* **Given information**
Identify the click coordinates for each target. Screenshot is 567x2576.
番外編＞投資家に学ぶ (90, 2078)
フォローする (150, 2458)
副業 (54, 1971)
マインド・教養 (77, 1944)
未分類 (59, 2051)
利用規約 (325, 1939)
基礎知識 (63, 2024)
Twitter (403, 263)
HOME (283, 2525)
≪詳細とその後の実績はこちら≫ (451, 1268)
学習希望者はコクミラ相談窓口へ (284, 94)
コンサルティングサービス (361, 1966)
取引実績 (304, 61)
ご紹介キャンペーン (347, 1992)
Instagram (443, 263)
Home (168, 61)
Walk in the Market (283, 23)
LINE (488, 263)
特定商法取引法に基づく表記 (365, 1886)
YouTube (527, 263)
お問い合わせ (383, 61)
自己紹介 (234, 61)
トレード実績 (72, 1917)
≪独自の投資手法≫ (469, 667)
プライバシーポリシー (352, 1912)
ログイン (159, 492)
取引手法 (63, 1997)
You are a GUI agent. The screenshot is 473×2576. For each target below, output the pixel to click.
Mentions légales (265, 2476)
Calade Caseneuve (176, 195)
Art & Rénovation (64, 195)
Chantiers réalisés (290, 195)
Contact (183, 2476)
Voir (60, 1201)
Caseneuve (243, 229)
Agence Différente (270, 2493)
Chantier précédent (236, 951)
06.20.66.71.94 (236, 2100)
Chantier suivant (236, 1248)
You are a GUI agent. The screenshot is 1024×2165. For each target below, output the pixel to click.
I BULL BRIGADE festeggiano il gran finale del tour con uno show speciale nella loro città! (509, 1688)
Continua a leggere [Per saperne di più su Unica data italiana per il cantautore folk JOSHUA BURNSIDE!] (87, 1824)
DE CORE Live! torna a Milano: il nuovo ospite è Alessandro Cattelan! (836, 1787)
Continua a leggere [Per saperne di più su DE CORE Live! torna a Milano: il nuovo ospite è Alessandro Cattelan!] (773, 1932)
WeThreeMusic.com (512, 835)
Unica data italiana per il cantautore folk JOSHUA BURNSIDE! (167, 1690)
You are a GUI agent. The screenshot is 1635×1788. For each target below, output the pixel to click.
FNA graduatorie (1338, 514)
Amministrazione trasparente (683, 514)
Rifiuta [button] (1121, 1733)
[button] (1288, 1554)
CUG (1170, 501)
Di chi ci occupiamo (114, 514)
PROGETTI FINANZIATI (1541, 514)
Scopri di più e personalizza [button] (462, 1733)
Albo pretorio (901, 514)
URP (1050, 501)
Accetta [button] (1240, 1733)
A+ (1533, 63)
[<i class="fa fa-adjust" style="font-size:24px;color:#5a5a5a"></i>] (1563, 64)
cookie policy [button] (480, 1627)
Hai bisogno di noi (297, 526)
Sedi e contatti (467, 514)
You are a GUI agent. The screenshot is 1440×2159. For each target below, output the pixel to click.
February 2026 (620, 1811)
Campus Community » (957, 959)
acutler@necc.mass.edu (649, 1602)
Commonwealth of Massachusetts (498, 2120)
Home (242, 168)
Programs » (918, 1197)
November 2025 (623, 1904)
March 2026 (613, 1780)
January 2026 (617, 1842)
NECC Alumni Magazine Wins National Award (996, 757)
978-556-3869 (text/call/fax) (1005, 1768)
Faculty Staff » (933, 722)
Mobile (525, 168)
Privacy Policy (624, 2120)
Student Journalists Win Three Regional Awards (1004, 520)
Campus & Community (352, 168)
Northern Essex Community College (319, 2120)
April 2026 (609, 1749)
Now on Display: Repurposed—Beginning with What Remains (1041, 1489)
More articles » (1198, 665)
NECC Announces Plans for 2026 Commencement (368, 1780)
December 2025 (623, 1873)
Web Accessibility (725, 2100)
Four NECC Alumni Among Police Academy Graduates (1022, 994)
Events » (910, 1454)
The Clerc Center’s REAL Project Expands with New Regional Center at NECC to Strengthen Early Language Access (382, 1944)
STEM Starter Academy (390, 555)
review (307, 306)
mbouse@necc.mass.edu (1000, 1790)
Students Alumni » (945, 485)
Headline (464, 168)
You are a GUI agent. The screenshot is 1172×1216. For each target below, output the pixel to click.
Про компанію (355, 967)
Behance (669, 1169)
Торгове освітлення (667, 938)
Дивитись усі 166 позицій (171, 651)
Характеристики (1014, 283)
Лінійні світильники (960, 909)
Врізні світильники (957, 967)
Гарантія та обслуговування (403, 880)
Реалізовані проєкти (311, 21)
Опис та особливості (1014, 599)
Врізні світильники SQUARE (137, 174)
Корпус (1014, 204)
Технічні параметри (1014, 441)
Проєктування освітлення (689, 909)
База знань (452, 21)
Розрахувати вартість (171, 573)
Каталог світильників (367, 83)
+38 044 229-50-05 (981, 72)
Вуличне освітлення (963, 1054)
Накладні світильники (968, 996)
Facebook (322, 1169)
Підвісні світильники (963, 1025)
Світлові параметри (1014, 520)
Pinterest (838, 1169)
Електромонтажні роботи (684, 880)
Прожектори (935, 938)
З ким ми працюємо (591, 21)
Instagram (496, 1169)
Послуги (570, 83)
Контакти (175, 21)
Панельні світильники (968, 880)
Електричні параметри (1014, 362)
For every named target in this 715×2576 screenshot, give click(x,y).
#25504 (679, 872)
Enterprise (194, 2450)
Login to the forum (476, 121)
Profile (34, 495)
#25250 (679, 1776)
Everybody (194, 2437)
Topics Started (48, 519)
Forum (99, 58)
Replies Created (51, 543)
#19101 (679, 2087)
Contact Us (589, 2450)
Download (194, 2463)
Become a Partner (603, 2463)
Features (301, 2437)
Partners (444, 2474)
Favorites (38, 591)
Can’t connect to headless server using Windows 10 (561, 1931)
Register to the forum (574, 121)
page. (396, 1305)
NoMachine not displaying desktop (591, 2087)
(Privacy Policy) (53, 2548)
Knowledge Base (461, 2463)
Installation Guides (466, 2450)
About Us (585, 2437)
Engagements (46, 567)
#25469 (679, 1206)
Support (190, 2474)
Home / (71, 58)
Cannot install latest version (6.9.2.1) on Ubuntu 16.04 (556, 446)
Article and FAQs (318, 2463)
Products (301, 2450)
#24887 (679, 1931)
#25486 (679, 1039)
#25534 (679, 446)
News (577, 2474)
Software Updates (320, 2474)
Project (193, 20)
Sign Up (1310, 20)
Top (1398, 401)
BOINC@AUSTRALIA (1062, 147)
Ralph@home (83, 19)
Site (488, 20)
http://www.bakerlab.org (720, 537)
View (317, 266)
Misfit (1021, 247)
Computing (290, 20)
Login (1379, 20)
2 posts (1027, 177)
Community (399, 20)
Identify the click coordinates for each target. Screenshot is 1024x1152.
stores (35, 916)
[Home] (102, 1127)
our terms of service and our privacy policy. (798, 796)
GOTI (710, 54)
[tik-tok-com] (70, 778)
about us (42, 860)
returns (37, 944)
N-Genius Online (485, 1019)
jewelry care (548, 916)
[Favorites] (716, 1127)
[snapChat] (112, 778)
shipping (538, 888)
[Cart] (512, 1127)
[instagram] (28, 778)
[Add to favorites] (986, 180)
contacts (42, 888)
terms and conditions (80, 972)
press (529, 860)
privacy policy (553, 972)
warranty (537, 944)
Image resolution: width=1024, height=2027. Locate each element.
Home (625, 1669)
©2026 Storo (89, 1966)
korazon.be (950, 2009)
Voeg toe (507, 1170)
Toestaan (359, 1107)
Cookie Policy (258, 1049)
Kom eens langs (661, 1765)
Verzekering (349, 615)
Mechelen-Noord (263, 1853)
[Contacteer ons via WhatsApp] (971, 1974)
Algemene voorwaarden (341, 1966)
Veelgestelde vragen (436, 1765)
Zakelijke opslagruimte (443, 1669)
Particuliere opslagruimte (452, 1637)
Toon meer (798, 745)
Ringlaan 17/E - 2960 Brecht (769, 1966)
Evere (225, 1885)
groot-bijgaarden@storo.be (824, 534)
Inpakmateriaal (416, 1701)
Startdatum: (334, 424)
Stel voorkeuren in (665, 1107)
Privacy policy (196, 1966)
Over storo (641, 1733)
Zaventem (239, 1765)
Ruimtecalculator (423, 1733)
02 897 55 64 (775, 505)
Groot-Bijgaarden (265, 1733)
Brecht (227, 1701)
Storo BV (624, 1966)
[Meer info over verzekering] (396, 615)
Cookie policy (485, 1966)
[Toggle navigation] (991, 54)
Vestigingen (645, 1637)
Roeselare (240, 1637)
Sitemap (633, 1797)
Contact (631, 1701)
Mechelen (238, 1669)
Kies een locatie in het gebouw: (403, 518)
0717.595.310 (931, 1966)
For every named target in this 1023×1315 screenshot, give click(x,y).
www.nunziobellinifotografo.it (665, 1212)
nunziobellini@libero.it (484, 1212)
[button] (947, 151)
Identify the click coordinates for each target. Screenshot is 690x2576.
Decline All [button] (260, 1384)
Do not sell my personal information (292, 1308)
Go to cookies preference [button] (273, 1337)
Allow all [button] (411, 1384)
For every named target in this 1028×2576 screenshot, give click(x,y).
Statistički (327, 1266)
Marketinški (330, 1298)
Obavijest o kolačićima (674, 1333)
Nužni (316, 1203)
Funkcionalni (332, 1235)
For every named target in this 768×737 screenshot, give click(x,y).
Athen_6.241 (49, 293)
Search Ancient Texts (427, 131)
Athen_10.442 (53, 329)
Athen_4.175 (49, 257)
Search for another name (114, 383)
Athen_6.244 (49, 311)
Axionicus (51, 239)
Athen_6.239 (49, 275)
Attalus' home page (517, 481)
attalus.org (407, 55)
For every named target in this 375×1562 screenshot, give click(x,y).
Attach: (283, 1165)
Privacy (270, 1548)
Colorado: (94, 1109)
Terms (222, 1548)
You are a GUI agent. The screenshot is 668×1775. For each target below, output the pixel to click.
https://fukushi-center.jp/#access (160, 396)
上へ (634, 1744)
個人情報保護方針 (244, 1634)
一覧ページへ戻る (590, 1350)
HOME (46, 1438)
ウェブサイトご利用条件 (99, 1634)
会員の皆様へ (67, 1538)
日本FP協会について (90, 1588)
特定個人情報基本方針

* **Aim of the exercise**
Print only these lines, please. They run from the start of the entries above to the line containing "取引実績 (304, 61)", both ends included, and must match exactly.

* **Exercise output**
Identify the click coordinates for each target. Screenshot is 567x2576.
番外編＞投資家に学ぶ (90, 2078)
フォローする (150, 2458)
副業 (54, 1971)
マインド・教養 (77, 1944)
未分類 (59, 2051)
利用規約 (325, 1939)
基礎知識 (63, 2024)
Twitter (403, 263)
HOME (283, 2525)
≪詳細とその後の実績はこちら≫ (451, 1268)
学習希望者はコクミラ相談窓口へ (284, 94)
コンサルティングサービス (361, 1966)
取引実績 (304, 61)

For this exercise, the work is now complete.